▸ **PROBLEM DESCRIPTION**
Scan the records for the word "chevron". Copy each line that includes it.

Data items:
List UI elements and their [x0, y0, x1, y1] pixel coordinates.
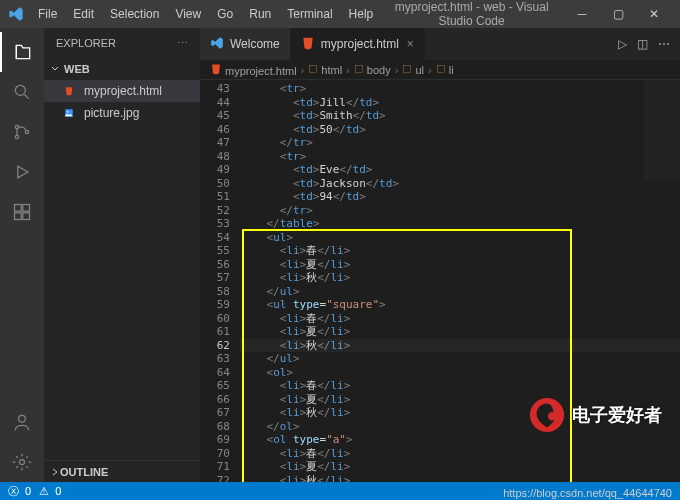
run-debug-icon[interactable] [0, 152, 44, 192]
file-picture.jpg[interactable]: picture.jpg [44, 102, 200, 124]
maximize-button[interactable]: ▢ [600, 0, 636, 28]
code-line-48[interactable]: <tr> [240, 150, 680, 164]
menu-view[interactable]: View [169, 5, 207, 23]
crumb-ul[interactable]: ul [402, 64, 424, 76]
code-line-55[interactable]: <li>春</li> [240, 244, 680, 258]
code-line-45[interactable]: <td>Smith</td> [240, 109, 680, 123]
code-line-58[interactable]: </ul> [240, 285, 680, 299]
svg-point-9 [20, 460, 25, 465]
vscode-logo-icon [8, 6, 24, 22]
explorer-label: EXPLORER [56, 37, 116, 49]
warnings-icon[interactable]: ⚠ [39, 485, 49, 498]
breadcrumb[interactable]: myproject.html› html› body› ul› li [200, 60, 680, 80]
code-line-44[interactable]: <td>Jill</td> [240, 96, 680, 110]
file-label: myproject.html [84, 84, 162, 98]
code-line-59[interactable]: <ul type="square"> [240, 298, 680, 312]
code-line-54[interactable]: <ul> [240, 231, 680, 245]
file-myproject.html[interactable]: myproject.html [44, 80, 200, 102]
project-name: WEB [64, 63, 90, 75]
code-line-47[interactable]: </tr> [240, 136, 680, 150]
line-numbers: 4344454647484950515253545556575859606162… [200, 80, 240, 482]
menu-edit[interactable]: Edit [67, 5, 100, 23]
footer-url: https://blog.csdn.net/qq_44644740 [503, 487, 672, 499]
settings-icon[interactable] [0, 442, 44, 482]
svg-rect-14 [404, 65, 411, 72]
error-count: 0 [25, 485, 31, 497]
code-line-49[interactable]: <td>Eve</td> [240, 163, 680, 177]
outline-label: OUTLINE [60, 466, 108, 478]
title-bar: FileEditSelectionViewGoRunTerminalHelp m… [0, 0, 680, 28]
explorer-icon[interactable] [0, 32, 44, 72]
watermark-text: 电子爱好者 [572, 403, 662, 427]
tab-label: myproject.html [321, 37, 399, 51]
code-line-51[interactable]: <td>94</td> [240, 190, 680, 204]
code-line-64[interactable]: <ol> [240, 366, 680, 380]
svg-rect-4 [15, 205, 22, 212]
svg-rect-15 [437, 65, 444, 72]
more-actions-icon[interactable]: ⋯ [658, 37, 670, 51]
code-line-60[interactable]: <li>春</li> [240, 312, 680, 326]
code-line-61[interactable]: <li>夏</li> [240, 325, 680, 339]
chevron-right-icon: › [428, 64, 432, 76]
extensions-icon[interactable] [0, 192, 44, 232]
watermark: 电子爱好者 [528, 396, 662, 434]
menu-run[interactable]: Run [243, 5, 277, 23]
menu-terminal[interactable]: Terminal [281, 5, 338, 23]
current-line-highlight [240, 339, 680, 353]
menu-go[interactable]: Go [211, 5, 239, 23]
image-file-icon [64, 106, 78, 120]
errors-icon[interactable]: ⓧ [8, 484, 19, 499]
source-control-icon[interactable] [0, 112, 44, 152]
crumb-body[interactable]: body [354, 64, 391, 76]
chevron-right-icon: › [395, 64, 399, 76]
svg-point-8 [19, 415, 26, 422]
code-line-53[interactable]: </table> [240, 217, 680, 231]
svg-rect-6 [15, 213, 22, 220]
window-title: myproject.html - web - Visual Studio Cod… [379, 0, 564, 28]
close-tab-icon[interactable]: × [407, 37, 414, 51]
window-controls: ─ ▢ ✕ [564, 0, 672, 28]
code-line-46[interactable]: <td>50</td> [240, 123, 680, 137]
html-tab-icon [301, 36, 315, 53]
svg-rect-5 [23, 205, 30, 212]
tab-myproject.html[interactable]: myproject.html× [291, 28, 425, 60]
run-icon[interactable]: ▷ [618, 37, 627, 51]
svg-point-2 [15, 135, 18, 138]
search-icon[interactable] [0, 72, 44, 112]
more-icon[interactable]: ⋯ [177, 37, 188, 50]
menu-bar: FileEditSelectionViewGoRunTerminalHelp [32, 5, 379, 23]
code-line-43[interactable]: <tr> [240, 82, 680, 96]
code-line-52[interactable]: </tr> [240, 204, 680, 218]
crumb-li[interactable]: li [436, 64, 454, 76]
menu-help[interactable]: Help [343, 5, 380, 23]
menu-file[interactable]: File [32, 5, 63, 23]
sidebar: EXPLORER ⋯ WEB myproject.htmlpicture.jpg… [44, 28, 200, 482]
code-line-63[interactable]: </ul> [240, 352, 680, 366]
tab-welcome[interactable]: Welcome [200, 28, 291, 60]
minimap[interactable] [644, 80, 680, 180]
account-icon[interactable] [0, 402, 44, 442]
svg-point-11 [67, 111, 69, 113]
svg-point-0 [15, 85, 25, 95]
crumb-myproject.html[interactable]: myproject.html [210, 63, 297, 77]
minimize-button[interactable]: ─ [564, 0, 600, 28]
svg-rect-13 [355, 65, 362, 72]
code-line-72[interactable]: <li>秋</li> [240, 474, 680, 483]
close-button[interactable]: ✕ [636, 0, 672, 28]
code-line-65[interactable]: <li>春</li> [240, 379, 680, 393]
code-line-69[interactable]: <ol type="a"> [240, 433, 680, 447]
split-editor-icon[interactable]: ◫ [637, 37, 648, 51]
outline-section[interactable]: OUTLINE [44, 460, 200, 482]
file-label: picture.jpg [84, 106, 139, 120]
code-line-70[interactable]: <li>春</li> [240, 447, 680, 461]
svg-point-3 [25, 130, 28, 133]
crumb-html[interactable]: html [308, 64, 342, 76]
sidebar-title: EXPLORER ⋯ [44, 28, 200, 58]
code-line-50[interactable]: <td>Jackson</td> [240, 177, 680, 191]
code-line-56[interactable]: <li>夏</li> [240, 258, 680, 272]
project-folder[interactable]: WEB [44, 58, 200, 80]
code-line-71[interactable]: <li>夏</li> [240, 460, 680, 474]
code-line-57[interactable]: <li>秋</li> [240, 271, 680, 285]
menu-selection[interactable]: Selection [104, 5, 165, 23]
vscode-tab-icon [210, 36, 224, 53]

▸ **ANSWER TO THE EXERCISE**
chevron-right-icon: › [428, 64, 432, 76]
chevron-right-icon: › [395, 64, 399, 76]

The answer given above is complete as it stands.